Chitlins and White Sheep Thanksgiving

As very white transracial adoptive parents we feel encouraged to expose our daughter to elements of half of her culture. Fortunately we have some Black neighbors (their preference of term, not "African-American") who have a daughter close to our daughter's age. Through some neighborly generosity we have gotten to know each other. The wives act like long lost sisters.

It was that friendship that led "Auntie" to invite us for Thanksgiving with her family.

Our own families had not made any centralized big plan this year. It is difficult with the passing of the grandmothers who used to bring us all together.

In Auntie's house we had her three children plus mother, father, sister and nephew; also her husband's father, mother, three aunts, two uncles, as well as other assorted "cousins." At least one of my readers will be cracking up thinking of this "redneck neocon" as the only white guy in the house. Among our guests were a broad range from clinical therapist to "don't work and we don't know how he gets by." There was at least one thug, complete with a grille*.

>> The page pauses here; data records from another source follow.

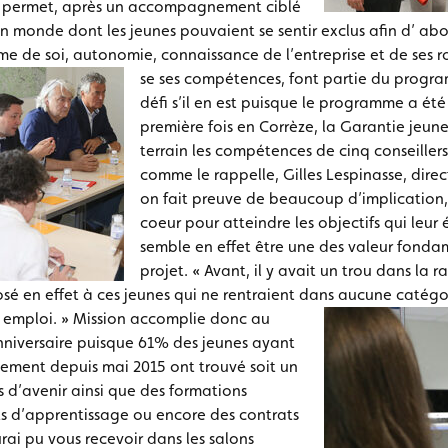
es permet, après un accompagnement ciblé
n monde dont les jeunes pouvaient se sentir exclus afin d’ abo
time de soi, autonomie, connaissance de l’entreprise et de se
se ses compétences, font partie du prog
défi s’il en est puisque le programme a ét
première fois en Corrèze, la Garantie jeunes
terrain les compétences de cinq conseillers 
comme le rappelle, Gilles Lespinasse, direc
on fait preuve de beaucoup d’implication,
coeur pour atteindre les objectifs qui leur 
semble en effet être une des valeur fonda
projet. « Avant, il y avait un trou dans la r
posé en effet à ces jeunes qui ne rentraient dans aucune catégo
n emploi. »
Mission accomplie donc au
niversaire puisque 61% des jeunes ayant
ment depuis mai 2015 ont trouvé soit un
 d’avenir ainsi que des formations
ts d’apprentissage ou encore des contrats
urai pu vous recevoir dans les salons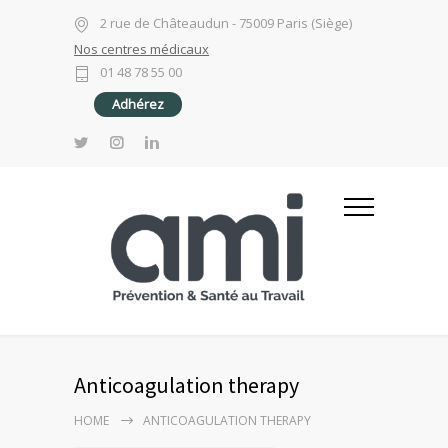
2 rue de Châteaudun - 75009 Paris (Siège)
Nos centres médicaux
01 48 78 55 00
Adhérez
Anticoagulation therapy
HOME
ANTICOAGULATION THERAPY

*>For those unaware, a grill is not for cooking: it is metallic trim intentionally added to teeth for decoration, just query google for more information

There was a huge spread of food: Turkey and dressing with homemade giblet gravy, two sweet potato casseroles, squash casserole, bean casserole, collard greens, a baked ham and the ubiquitous can-shaped cranberries beside some home-made looking cranberry sauce. There were at least 7 different desserts; only one was store-bought (and wasn't touched). Two trips got you once through everything because the plates were only 14" across. Unfortunately they also had chitlins. Not the fried kind--boiled in a pot. Chitlins are pig intestines. These smelled like a pot of dirty sweat socks stewing with excrement. Of course, anything you have to clean the previous owner's, um, "leftovers" out of cannot possibly smell good.

Yes I have eaten chitlins prior to this event. No I do not like them. Yes they likely taste better FRIED than BOILED!

Now, just because I don't like them and they stink should not let me begrudge the Auntie's husband from his enjoyment of them. Just as I love a well-made sweet-potato casserole (preferably with the caramelized topping but marshmallows are acceptable) and not everybody likes them so he should be able to enjoy his too. Just my preference does not stink up the whole house like a dirty locker room full of post-bean-eating men!

It smelled worse than the Detroit Lions' playing!

To wrap it up, we shared stories. We thanked God for our families and blessings. We laughed and stuffed ourselves. We were thankful that the Titans are not playing as badly as the Lions.

When Auntie's husband gave a ride home to his family they mentioned "those white people were cool." I must say their family was pretty cool too. We had spent the previous two years with friends of my mother and this house was much more warm and friendly than a bunch of single baby-boomers.

Now I have been invited to their family reunion in Disney World. I'm not sure what to make of it. Maybe Auntie's husband said it best: "Yeah, they are the White Sheep of the Family."